* [MATERIAL TO PROCESS]
== == ==

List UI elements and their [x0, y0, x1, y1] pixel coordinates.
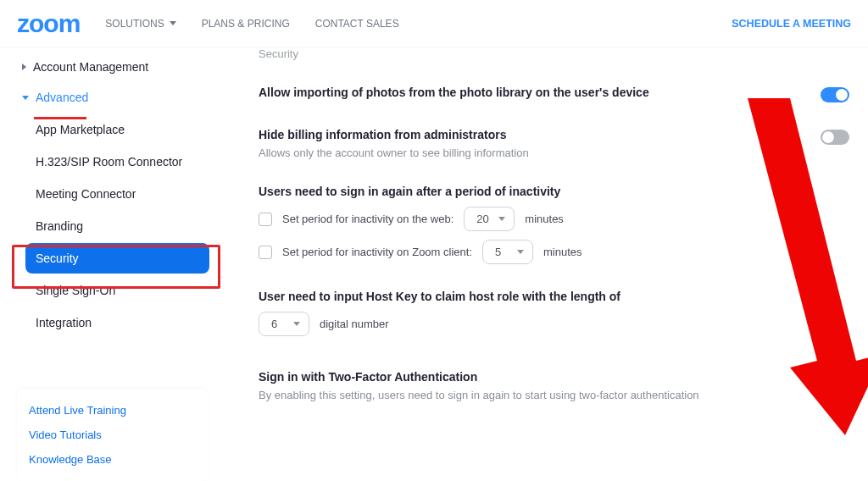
- toggle-knob: [836, 89, 848, 101]
- setting-hide-billing-title: Hide billing information from administra…: [259, 128, 821, 141]
- inactivity-client-row: Set period for inactivity on Zoom client…: [259, 240, 849, 264]
- inactivity-client-unit: minutes: [543, 246, 582, 258]
- sidebar-item-integration[interactable]: Integration: [25, 307, 209, 338]
- checkbox-inactivity-web[interactable]: [259, 213, 272, 226]
- toggle-hide-billing[interactable]: [821, 130, 849, 145]
- inactivity-web-row: Set period for inactivity on the web: 20…: [259, 207, 849, 231]
- sidebar-item-h323[interactable]: H.323/SIP Room Connector: [25, 147, 209, 177]
- chevron-down-icon: [517, 250, 524, 254]
- nav-solutions[interactable]: SOLUTIONS: [105, 18, 175, 30]
- setting-two-factor-title: Sign in with Two-Factor Authentication: [259, 370, 821, 384]
- help-videos-link[interactable]: Video Tutorials: [29, 428, 196, 441]
- chevron-down-icon: [293, 322, 300, 326]
- nav-plans[interactable]: PLANS & PRICING: [202, 18, 290, 30]
- select-inactivity-client[interactable]: 5: [482, 240, 533, 264]
- select-inactivity-web-value: 20: [476, 213, 488, 225]
- setting-hostkey: User need to input Host Key to claim hos…: [259, 290, 849, 336]
- sidebar-item-meeting-connector[interactable]: Meeting Connector: [25, 179, 209, 209]
- setting-inactivity: Users need to sign in again after a peri…: [259, 185, 849, 264]
- hostkey-row: 6 digital number: [259, 312, 849, 336]
- select-hostkey-length[interactable]: 6: [259, 312, 309, 336]
- sidebar-item-branding[interactable]: Branding: [25, 211, 209, 241]
- topbar: zoom SOLUTIONS PLANS & PRICING CONTACT S…: [0, 0, 868, 47]
- hostkey-unit: digital number: [320, 318, 389, 330]
- inactivity-web-label: Set period for inactivity on the web:: [282, 213, 453, 225]
- main: Security Allow importing of photos from …: [225, 47, 868, 481]
- setting-two-factor: Sign in with Two-Factor Authentication B…: [259, 370, 849, 401]
- help-card: Attend Live Training Video Tutorials Kno…: [17, 389, 208, 481]
- help-training-link[interactable]: Attend Live Training: [29, 404, 196, 417]
- nav-solutions-label: SOLUTIONS: [105, 18, 164, 30]
- select-inactivity-client-value: 5: [495, 246, 501, 258]
- annotation-rectangle: [12, 245, 220, 289]
- setting-photo-import: Allow importing of photos from the photo…: [259, 86, 849, 102]
- select-inactivity-web[interactable]: 20: [464, 207, 515, 231]
- sidebar: Account Management Advanced App Marketpl…: [0, 47, 225, 481]
- inactivity-web-unit: minutes: [525, 213, 564, 225]
- toggle-photo-import[interactable]: [821, 87, 849, 102]
- nav-contact-label: CONTACT SALES: [315, 18, 399, 30]
- setting-photo-import-title: Allow importing of photos from the photo…: [259, 86, 821, 99]
- setting-hide-billing: Hide billing information from administra…: [259, 128, 849, 159]
- toggle-knob: [822, 373, 834, 385]
- help-kb-link[interactable]: Knowledge Base: [29, 453, 196, 466]
- chevron-down-icon: [498, 217, 505, 221]
- toggle-knob: [822, 131, 834, 143]
- breadcrumb: Security: [259, 47, 849, 60]
- setting-hide-billing-desc: Allows only the account owner to see bil…: [259, 147, 767, 159]
- schedule-meeting-button[interactable]: SCHEDULE A MEETING: [732, 18, 851, 30]
- setting-hostkey-title: User need to input Host Key to claim hos…: [259, 290, 849, 303]
- nav-contact[interactable]: CONTACT SALES: [315, 18, 399, 30]
- chevron-down-icon: [170, 21, 176, 25]
- logo[interactable]: zoom: [17, 9, 80, 38]
- sidebar-group-account[interactable]: Account Management: [20, 52, 216, 82]
- inactivity-client-label: Set period for inactivity on Zoom client…: [282, 246, 472, 258]
- annotation-underline: [34, 117, 86, 119]
- nav-plans-label: PLANS & PRICING: [202, 18, 290, 30]
- checkbox-inactivity-client[interactable]: [259, 246, 272, 259]
- topnav: SOLUTIONS PLANS & PRICING CONTACT SALES: [105, 18, 398, 30]
- sidebar-group-advanced-label: Advanced: [36, 91, 88, 104]
- setting-inactivity-title: Users need to sign in again after a peri…: [259, 185, 849, 198]
- sidebar-group-advanced[interactable]: Advanced: [20, 82, 216, 113]
- select-hostkey-value: 6: [271, 318, 277, 330]
- toggle-two-factor[interactable]: [821, 372, 849, 387]
- sidebar-group-account-label: Account Management: [33, 60, 148, 74]
- setting-two-factor-desc: By enabling this setting, users need to …: [259, 389, 767, 401]
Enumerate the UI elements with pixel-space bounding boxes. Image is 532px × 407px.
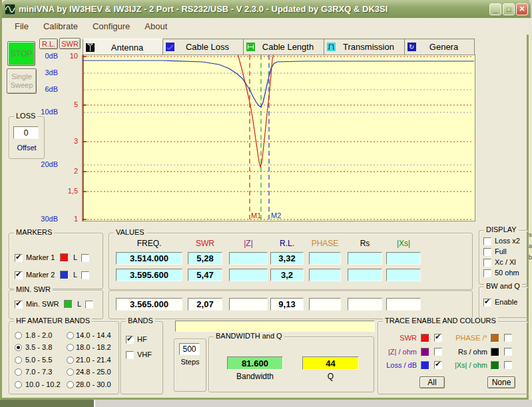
close-button[interactable]: ✕ (516, 3, 528, 15)
xc-xl-checkbox[interactable] (483, 259, 491, 267)
m1-xs-value (386, 252, 421, 265)
tab-cable-loss[interactable]: Cable Loss (163, 39, 244, 55)
trace-loss-label: Loss / dB (378, 361, 417, 370)
single-sweep-label: Single Sweep (9, 72, 35, 90)
swr-gutter-label: 10 (70, 52, 78, 60)
band-21.0-radio[interactable] (67, 356, 74, 364)
m1-z-value (229, 252, 268, 265)
trace-xs-checkbox[interactable] (504, 361, 512, 369)
transmission-icon (327, 43, 336, 51)
hf-bands-group-label: HF AMATEUR BANDS (14, 317, 92, 325)
band-5.0-radio[interactable] (15, 356, 22, 364)
menu-configure[interactable]: Configure (85, 20, 137, 33)
band-7.0-radio[interactable] (15, 368, 22, 376)
stop-button[interactable]: STOP (7, 41, 35, 66)
m2-swr-value: 5,47 (188, 269, 222, 281)
trace-swr-swatch[interactable] (421, 334, 429, 342)
band-18.0-radio[interactable] (67, 344, 74, 351)
window-title: miniVNA by IW3HEV & IW3IJZ - 2 Port - RS… (19, 4, 488, 14)
maximize-button[interactable]: □ (503, 3, 515, 15)
rl-gutter-label: 6dB (45, 85, 58, 93)
band-24.8-radio[interactable] (67, 368, 74, 376)
marker1-l-checkbox[interactable] (81, 254, 89, 262)
m2-freq-value: 3.595.600 (116, 269, 182, 281)
steps-label: Steps (174, 358, 206, 366)
marker1-color-swatch[interactable] (60, 253, 69, 262)
trace-xs-label: |Xs| / ohm (447, 361, 487, 370)
antenna-icon (86, 43, 95, 52)
min-swr-l-label: L (77, 300, 81, 309)
min-rl-value: 9,13 (270, 298, 304, 311)
trace-z-swatch[interactable] (421, 348, 429, 356)
trace-loss-checkbox[interactable] (434, 361, 442, 369)
tab-cable-length[interactable]: Cable Length (244, 39, 324, 55)
tab-antenna[interactable]: Antenna (83, 39, 163, 55)
svg-text:↻: ↻ (409, 43, 414, 51)
menu-bar: File Calibrate Configure About (2, 18, 531, 35)
trace-swr-checkbox[interactable] (434, 334, 442, 342)
single-sweep-button[interactable]: Single Sweep (7, 68, 37, 94)
min-phase-value (309, 298, 341, 311)
trace-phase-label: PHASE /° (447, 334, 487, 342)
swr-scale-tab[interactable]: SWR (59, 38, 81, 49)
trace-swr-label: SWR (378, 334, 417, 342)
trace-z-checkbox[interactable] (434, 348, 442, 356)
tab-transmission[interactable]: Transmission (324, 39, 405, 55)
header-rl: R.L. (270, 239, 304, 248)
desktop-fragment: b (529, 254, 532, 261)
vhf-checkbox[interactable] (126, 351, 134, 359)
fifty-ohm-checkbox[interactable] (483, 269, 491, 277)
trace-rs-swatch[interactable] (491, 348, 499, 356)
values-group: VALUES FREQ. SWR |Z| R.L. PHASE Rs |Xs| … (109, 233, 473, 290)
loss-group-label: LOSS (14, 112, 37, 120)
min-rs-value (348, 298, 382, 311)
band-3.5-radio[interactable] (15, 344, 22, 351)
minimize-button[interactable]: _ (489, 3, 501, 15)
swr-gutter-label: 1,5 (68, 187, 78, 195)
bw-q-enable-checkbox[interactable] (483, 299, 491, 307)
full-checkbox[interactable] (483, 248, 491, 256)
desktop-bottom-strip (0, 400, 532, 407)
trace-phase-checkbox[interactable] (504, 334, 512, 342)
min-swr-l-checkbox[interactable] (85, 301, 93, 309)
tab-antenna-label: Antenna (95, 43, 160, 53)
tab-generator[interactable]: ↻ Genera (405, 39, 475, 55)
marker2-color-swatch[interactable] (60, 271, 69, 279)
menu-file[interactable]: File (7, 20, 36, 33)
m2-z-value (229, 269, 268, 281)
display-group-label: DISPLAY (484, 226, 519, 233)
band-14.0-radio[interactable] (67, 332, 74, 339)
trace-xs-swatch[interactable] (491, 361, 499, 370)
all-button[interactable]: All (419, 376, 445, 388)
menu-calibrate[interactable]: Calibrate (36, 20, 85, 33)
min-swr-checkbox[interactable] (15, 301, 23, 309)
m2-rs-value (348, 269, 382, 281)
marker2-l-checkbox[interactable] (81, 271, 89, 279)
desktop-fragment: s (529, 231, 532, 238)
marker1-l-label: L (73, 253, 77, 262)
app-window: miniVNA by IW3HEV & IW3IJZ - 2 Port - RS… (0, 0, 529, 400)
menu-about[interactable]: About (137, 20, 174, 33)
trace-rs-checkbox[interactable] (504, 348, 512, 356)
loss-x2-label: Loss x2 (495, 237, 520, 245)
steps-input[interactable]: 500 (179, 343, 200, 355)
rl-scale-tab[interactable]: R.L. (39, 39, 58, 49)
marker2-checkbox[interactable] (15, 271, 23, 279)
trace-colours-group: TRACE ENABLE AND COLOURS SWR |Z| / ohm L… (378, 321, 529, 394)
min-values-group: 3.565.000 2,07 9,13 (109, 291, 473, 319)
hf-checkbox[interactable] (126, 336, 134, 344)
band-10.0-radio[interactable] (15, 381, 22, 388)
swr-gutter-label: 5 (74, 100, 78, 108)
band-28.0-radio[interactable] (67, 381, 74, 388)
trace-loss-swatch[interactable] (421, 361, 429, 370)
tab-generator-label: Genera (416, 42, 471, 52)
min-swr-color-swatch[interactable] (64, 300, 73, 309)
sweep-message-field[interactable] (175, 321, 375, 332)
rl-gutter-label: 3dB (45, 68, 58, 76)
marker1-checkbox[interactable] (15, 254, 23, 262)
band-1.8-radio[interactable] (15, 332, 22, 339)
loss-x2-checkbox[interactable] (483, 237, 491, 245)
trace-phase-swatch[interactable] (491, 334, 499, 342)
band-10.0-label: 10.0 - 10.2 (25, 380, 61, 389)
none-button[interactable]: None (487, 376, 515, 388)
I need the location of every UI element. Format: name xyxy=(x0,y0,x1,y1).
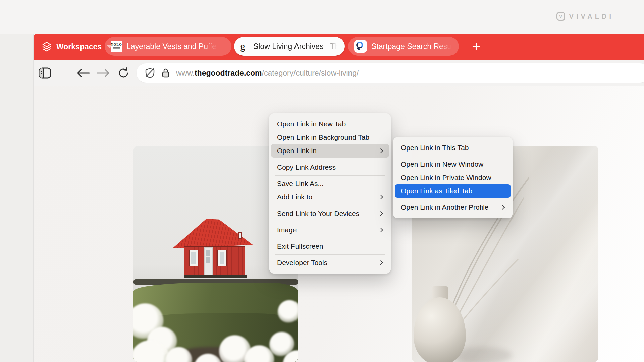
submenu-chevron-icon xyxy=(378,260,383,265)
shield-blocker-off-icon xyxy=(145,67,155,79)
menu-divider xyxy=(275,175,385,176)
submenu-chevron-icon xyxy=(500,205,505,210)
startpage-favicon xyxy=(354,40,367,53)
menu-divider xyxy=(399,156,506,156)
forward-arrow-icon xyxy=(96,68,111,78)
vivaldi-wordmark: VIVALDI xyxy=(569,13,614,20)
vivaldi-logo-icon: V xyxy=(556,12,565,21)
vivaldi-brand: V VIVALDI xyxy=(556,12,614,21)
submenu-chevron-icon xyxy=(378,228,383,232)
tab-layerable-vests[interactable]: YOLO Layerable Vests and Puffer xyxy=(105,37,231,56)
menu-divider xyxy=(275,159,385,159)
menu-item-open-link-in[interactable]: Open Link in xyxy=(271,144,389,158)
tab-startpage-results[interactable]: Startpage Search Results xyxy=(348,37,459,56)
address-bar[interactable]: www.thegoodtrade.com/category/culture/sl… xyxy=(137,63,644,83)
url-text: www.thegoodtrade.com/category/culture/sl… xyxy=(176,69,359,78)
workspaces-label: Workspaces xyxy=(56,42,102,51)
menu-divider xyxy=(275,238,385,238)
submenu-chevron-icon xyxy=(378,195,383,199)
menu-item-copy-link-address[interactable]: Copy Link Address xyxy=(271,161,389,174)
url-domain: thegoodtrade.com xyxy=(195,69,262,77)
new-tab-button[interactable]: + xyxy=(467,37,486,56)
tab-label: Startpage Search Results xyxy=(371,42,453,51)
workspaces-layers-icon xyxy=(41,41,52,52)
menu-divider xyxy=(275,222,385,222)
menu-item-send-link-to-devices[interactable]: Send Link to Your Devices xyxy=(271,207,389,220)
tab-slow-living-archives[interactable]: g Slow Living Archives - The xyxy=(234,37,345,56)
address-toolbar: www.thegoodtrade.com/category/culture/sl… xyxy=(34,60,644,86)
tab-label: Layerable Vests and Puffer xyxy=(126,42,219,51)
thegoodtrade-favicon: g xyxy=(240,42,249,51)
submenu-item-open-link-this-tab[interactable]: Open Link in This Tab xyxy=(395,141,511,155)
reload-button[interactable] xyxy=(115,64,132,82)
submenu-item-open-link-new-window[interactable]: Open Link in New Window xyxy=(395,158,511,171)
menu-item-save-link-as[interactable]: Save Link As... xyxy=(271,177,389,190)
submenu-item-open-link-another-profile[interactable]: Open Link in Another Profile xyxy=(395,201,511,214)
reload-icon xyxy=(117,67,130,79)
url-subdomain: www. xyxy=(176,69,195,77)
menu-item-open-link-background-tab[interactable]: Open Link in Background Tab xyxy=(271,131,389,144)
panel-toggle-button[interactable] xyxy=(36,64,54,82)
yolo-favicon: YOLO xyxy=(111,41,122,52)
window-left-margin xyxy=(0,34,34,362)
link-context-menu: Open Link in New Tab Open Link in Backgr… xyxy=(269,113,391,274)
workspaces-button[interactable]: Workspaces xyxy=(38,37,115,56)
vivaldi-browser: V VIVALDI Workspaces YOLO Layerable V xyxy=(0,0,644,362)
menu-divider xyxy=(275,205,385,205)
menu-divider xyxy=(399,199,506,199)
menu-item-open-link-new-tab[interactable]: Open Link in New Tab xyxy=(271,117,389,131)
submenu-chevron-icon xyxy=(378,148,383,153)
menu-item-developer-tools[interactable]: Developer Tools xyxy=(271,256,389,269)
back-button[interactable] xyxy=(74,64,92,82)
sidebar-panel-icon xyxy=(38,67,52,79)
submenu-item-open-link-private-window[interactable]: Open Link in Private Window xyxy=(395,171,511,184)
submenu-chevron-icon xyxy=(378,211,383,216)
lock-icon xyxy=(161,68,170,78)
back-arrow-icon xyxy=(76,68,91,78)
open-link-in-submenu: Open Link in This Tab Open Link in New W… xyxy=(393,137,513,218)
submenu-item-open-link-tiled-tab[interactable]: Open Link as Tiled Tab xyxy=(395,184,511,198)
menu-item-add-link-to[interactable]: Add Link to xyxy=(271,190,389,204)
menu-item-image[interactable]: Image xyxy=(271,223,389,237)
desktop-titlebar: V VIVALDI xyxy=(0,0,644,34)
url-path: /category/culture/slow-living/ xyxy=(262,69,359,77)
forward-button[interactable] xyxy=(95,64,112,82)
menu-item-exit-fullscreen[interactable]: Exit Fullscreen xyxy=(271,240,389,253)
tab-label: Slow Living Archives - The xyxy=(253,42,339,51)
tab-bar: Workspaces YOLO Layerable Vests and Puff… xyxy=(34,34,644,60)
menu-divider xyxy=(275,254,385,255)
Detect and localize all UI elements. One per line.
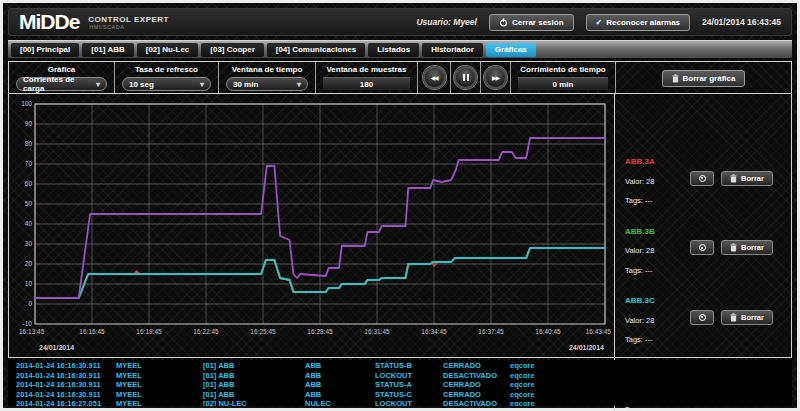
log-device: ABB [305, 380, 375, 390]
logo-subtitle-line1: CONTROL EXPERT [88, 15, 169, 24]
time-window-value: 30 min [233, 80, 258, 89]
refresh-rate-select[interactable]: 10 seg ▾ [122, 77, 211, 91]
event-log: 2014-01-24 16:16:30.911 MYEEL [01] ABB A… [8, 360, 792, 406]
time-shift-label: Corrimiento de tiempo [520, 65, 605, 74]
pause-cell [451, 62, 481, 93]
chart-date-right: 24/01/2014 [569, 344, 604, 351]
tab-listados[interactable]: Listados [368, 43, 419, 57]
tab-03-cooper[interactable]: [03] Cooper [201, 43, 263, 57]
target-icon [699, 244, 706, 251]
delete-signal-label: Borrar [741, 243, 764, 252]
chart-date-left: 24/01/2014 [39, 344, 74, 351]
top-bar: MiDDe CONTROL EXPERT HMI/SCADA Usuario: … [8, 8, 792, 36]
tab-00-principal[interactable]: [00] Principal [11, 43, 79, 57]
signal-entry-abb-3a: ABB.3A Valor: 28 Tags: --- Borrar [625, 149, 791, 208]
graph-select-cell: Gráfica Corrientes de carga ▾ [9, 62, 115, 93]
acknowledge-alarms-button[interactable]: ✓ Reconocer alarmas [586, 14, 691, 31]
tab-label: Gráficas [495, 45, 527, 54]
signal-value: Valor: 28 [625, 316, 654, 325]
pause-icon [463, 74, 469, 81]
header-datetime: 24/01/2014 16:43:45 [702, 17, 781, 27]
signal-entry-abb-3b: ABB.3B Valor: 28 Tags: --- Borrar [625, 219, 791, 278]
tab-gr-ficas[interactable]: Gráficas [486, 43, 536, 57]
tab-01-abb[interactable]: [01] ABB [82, 43, 133, 57]
log-row[interactable]: 2014-01-24 16:16:27.051 MYEEL [02] NU-LE… [16, 399, 792, 406]
trash-icon [730, 243, 737, 252]
log-state: DESACTIVADO [443, 371, 510, 381]
graph-select-label: Gráfica [48, 65, 76, 74]
log-timestamp: 2014-01-24 16:16:30.911 [16, 390, 116, 400]
delete-signal-button[interactable]: Borrar [721, 171, 773, 186]
log-user: MYEEL [116, 390, 203, 400]
log-timestamp: 2014-01-24 16:16:30.911 [16, 361, 116, 371]
log-timestamp: 2014-01-24 16:16:30.911 [16, 371, 116, 381]
tab-bar: [00] Principal [01] ABB [02] Nu-Lec [03]… [8, 40, 792, 58]
chevron-down-icon: ▾ [200, 80, 204, 89]
logo-subtitle-line2: HMI/SCADA [89, 24, 169, 30]
refresh-rate-value: 10 seg [129, 80, 154, 89]
log-source: eqcore [510, 399, 792, 406]
tab-label: [04] Comunicaciones [276, 45, 356, 54]
log-source: eqcore [510, 390, 792, 400]
signal-name: ABB.3B [625, 227, 655, 236]
log-row[interactable]: 2014-01-24 16:16:30.911 MYEEL [01] ABB A… [16, 380, 792, 390]
log-area: [02] NU-LEC [203, 399, 305, 406]
clear-chart-button[interactable]: Borrar gráfica [662, 70, 746, 87]
target-icon [699, 314, 706, 321]
user-label: Usuario: Myeel [416, 17, 476, 27]
delete-signal-button[interactable]: Borrar [721, 310, 773, 325]
log-user: MYEEL [116, 371, 203, 381]
tab-02-nu-lec[interactable]: [02] Nu-Lec [137, 43, 199, 57]
svg-text:30: 30 [25, 240, 33, 247]
logout-button[interactable]: Cerrar sesión [489, 14, 574, 31]
log-timestamp: 2014-01-24 16:16:30.911 [16, 380, 116, 390]
graph-select-value: Corrientes de carga [23, 75, 92, 93]
locate-signal-button[interactable] [690, 240, 714, 255]
pause-button[interactable] [454, 66, 477, 89]
svg-text:16:34:45: 16:34:45 [421, 328, 447, 335]
samples-window-cell: Ventana de muestras 180 [316, 62, 418, 93]
log-signal: LOCKOUT [375, 399, 443, 406]
log-area: [01] ABB [203, 380, 305, 390]
chart-date-row: 24/01/2014 24/01/2014 [9, 344, 614, 351]
signal-value: Valor: 28 [625, 246, 654, 255]
delete-signal-button[interactable]: Borrar [721, 240, 773, 255]
log-user: MYEEL [116, 361, 203, 371]
locate-signal-button[interactable] [690, 310, 714, 325]
tab-04-comunicaciones[interactable]: [04] Comunicaciones [267, 43, 365, 57]
tab-historiador[interactable]: Historiador [422, 43, 483, 57]
svg-text:16:31:45: 16:31:45 [364, 328, 390, 335]
time-window-label: Ventana de tiempo [232, 65, 303, 74]
chevron-down-icon: ▾ [96, 80, 100, 89]
log-row[interactable]: 2014-01-24 16:16:30.911 MYEEL [01] ABB A… [16, 361, 792, 371]
rewind-icon: ◀◀ [430, 74, 437, 81]
locate-signal-button[interactable] [690, 171, 714, 186]
graph-select[interactable]: Corrientes de carga ▾ [16, 77, 107, 91]
log-source: eqcore [510, 380, 792, 390]
svg-text:16:28:45: 16:28:45 [307, 328, 333, 335]
log-signal: LOCKOUT [375, 371, 443, 381]
delete-signal-label: Borrar [741, 174, 764, 183]
time-shift-value: 0 min [518, 77, 608, 90]
check-icon: ✓ [596, 18, 603, 27]
log-row[interactable]: 2014-01-24 16:16:30.911 MYEEL [01] ABB A… [16, 390, 792, 400]
log-device: ABB [305, 361, 375, 371]
svg-text:16:43:45: 16:43:45 [586, 328, 612, 335]
time-shift-cell: Corrimiento de tiempo 0 min [511, 62, 616, 93]
trash-icon [730, 174, 737, 183]
svg-text:0: 0 [28, 300, 32, 307]
signal-name: ABB.3C [625, 296, 655, 305]
svg-text:40: 40 [25, 220, 33, 227]
log-row[interactable]: 2014-01-24 16:16:30.911 MYEEL [01] ABB A… [16, 371, 792, 381]
rewind-button[interactable]: ◀◀ [423, 66, 446, 89]
signal-info: ABB.3C Valor: 28 Tags: --- [625, 288, 683, 347]
forward-button[interactable]: ▶▶ [484, 66, 507, 89]
log-source: eqcore [510, 371, 792, 381]
log-state: CERRADO [443, 361, 510, 371]
svg-text:20: 20 [25, 260, 33, 267]
trash-icon [672, 74, 679, 83]
target-icon [699, 175, 706, 182]
tab-label: [03] Cooper [210, 45, 254, 54]
time-window-select[interactable]: 30 min ▾ [226, 77, 308, 91]
log-timestamp: 2014-01-24 16:16:27.051 [16, 399, 116, 406]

== == ==

* [WHAT THIS TASK INVOLVES]
Tally the lines that hold the word "favicon" in the listing, and give the tally with nothing else.

* [ANSWER FOR THIS EXERCISE]
3